▸ **Task prompt**:
From the records below, transcribe exactly the lines that begin at the line with "Demand for Customized" and end at the line with "customized load bank solutions as", both included.

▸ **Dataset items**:
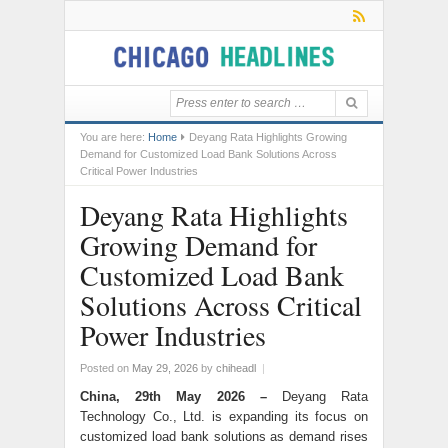
You are here:
Home
Deyang Rata Highlights Growing
Demand for Customized Load Bank Solutions Across
Critical Power Industries
Deyang Rata Highlights
Growing Demand for
Customized Load Bank
Solutions Across Critical
Power Industries
Posted on
May 29, 2026
by
chiheadl
|
China, 29th May 2026 –
Deyang Rata
Technology Co., Ltd. is expanding its focus on
customized load bank solutions as demand rises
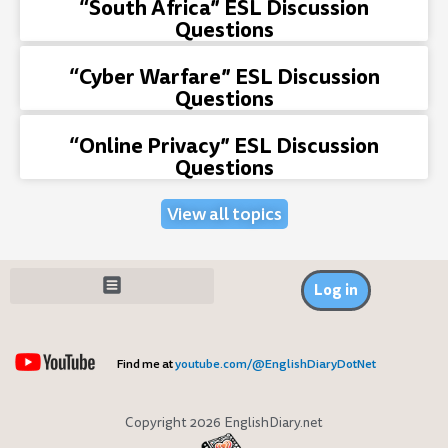
“South Africa” ESL Discussion
Questions
“Cyber Warfare” ESL Discussion
Questions
“Online Privacy” ESL Discussion
Questions
View all topics
Log in
Find me at
youtube.com/@EnglishDiaryDotNet
Copyright 2026 EnglishDiary.net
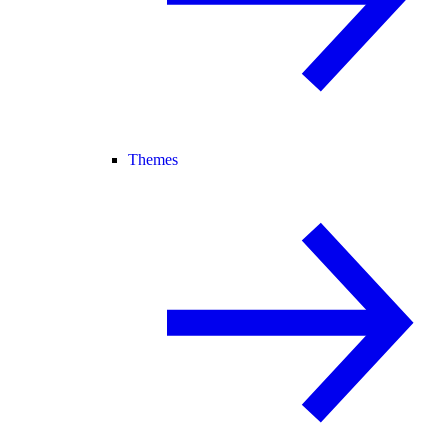
Themes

▸ **Worked solution**:
Demand for Customized Load Bank Solutions Across
Critical Power Industries
Deyang Rata Highlights
Growing Demand for
Customized Load Bank
Solutions Across Critical
Power Industries
Posted on
May 29, 2026
by
chiheadl
|
China, 29th May 2026 –
Deyang Rata
Technology Co., Ltd. is expanding its focus on
customized load bank solutions as demand rises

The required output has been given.